Shortly thereafter I went to see them play with my friends The Pumps at Darkroom. They made quite a stage picture before they even played a note. There was a diminutive, disheveled fellow in a shirt and tie and baggy shorts, with a guitar (G. Brown); another guitarist, considerably taller, who I knew of as cohost of a deliciously eccentric Wednesday night show on WLUW but had never seen IRL (WLUW's Hump Day Dance Party and M. Flavor, respectively); a smiling, visibly pregnant keyboardist (M. Brown); a miniskirted and, I must say, tres foxy bass player who had introduced herself earlier as "Erin" (E. Black); and a blond guy behind the drum kit who seemed like an average Joe by comparison. (He is not.) (T. Jasek) Then they started playing, and even if they hadn't had me at hello, I would have been theirs from that point forward.

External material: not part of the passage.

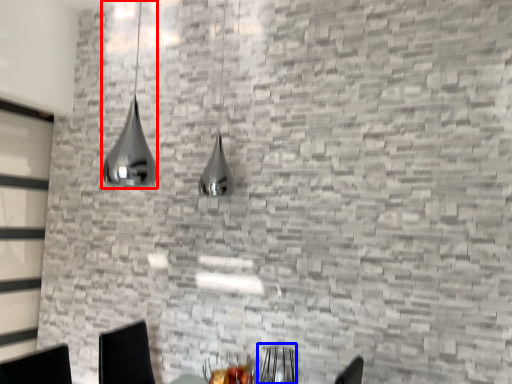 Question: Which object appears closest to the camera in this image, lamp (highlighted by a red box) or armchair (highlighted by a blue box)?

Choices:
 (A) lamp
 (B) armchair

Answer: (A)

The real thing? Yep. You bet. You won't find another band in town more committed - to the point of playing a show when one member is less than a month away from giving birth! (try twice the week she was due! -ed) or less pretentious or less concerned with fitting into a scene. Garrett, the Mitten's formidably talented singer/songwriter/guitarist who I described so unflatteringly in the previous paragraph (I secretly think he's adorable, but he kind of cringed when I used that word to describe the band at Darkroom, so don't tell him I said that), pretty much sums it up when he says "As a band, we are five people who do what we do, simply because we don't know any better." And I am damn glad they don't.

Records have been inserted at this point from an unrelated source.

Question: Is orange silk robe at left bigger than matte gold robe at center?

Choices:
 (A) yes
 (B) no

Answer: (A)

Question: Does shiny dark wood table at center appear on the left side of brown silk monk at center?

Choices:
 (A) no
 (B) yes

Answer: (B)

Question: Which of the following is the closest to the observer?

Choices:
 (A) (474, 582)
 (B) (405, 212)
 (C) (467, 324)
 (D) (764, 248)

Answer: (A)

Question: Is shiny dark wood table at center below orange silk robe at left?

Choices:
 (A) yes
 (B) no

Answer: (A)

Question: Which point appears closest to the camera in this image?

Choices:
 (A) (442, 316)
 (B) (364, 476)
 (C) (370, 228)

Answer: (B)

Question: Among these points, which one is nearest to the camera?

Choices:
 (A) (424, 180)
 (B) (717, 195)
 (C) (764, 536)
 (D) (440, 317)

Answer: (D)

What do they sound like? Erin's husband is quoted on the Mitten page with the description "Thurston Moore takes over Weezer." That's not bad. I might go with Doolittle-era Pixies, if the Pixies were happier people who actually liked each other. Remember the first time you heard "Here Comes Your Man"? Like that. That kind of hooky joy. Live, the Mitten's reach sometimes exceeds its grasp, but that's a good thing. Or what's a heaven for? And I don't mean to imply that there's anything sloppy, or for that matter cutesy, about them. They bring the rock, notably in their set-ending (well, usually; they moved it to the middle for their recent Empty Bottle show, "for cardio", said Erin) tour de force "Meltdown", which is a carryover from Garrett's previous band and, like, Thax Douglas's favorite song of all time, or something. And Garrett has a hell of a lot of those effects thingies (I am not a musician) attached to a big scrap of plywood, and he knows how to use them. But then there's this new song with a clapping part on the chorus which I desperately need for them to record so I can take it home and hug it and squeeze it and call it George, since I don't know the actual name of the song (These Are the Things). And then there's this other new song they did Friday night at Cal's with a harmony part at the end that damn near made me well up behind my new glasses, and I have no idea why... (We Can Feel You)
Save for Calsfest, I have never seen that bar so packed - you should all be quite proud of yourselves. Cripes, are we gonna have to get advance tickets for Cal's now?
Thanks so much to City Kitty for our first ever review!
(Not to mention a myriad of kind words and lots and lots of support and love.)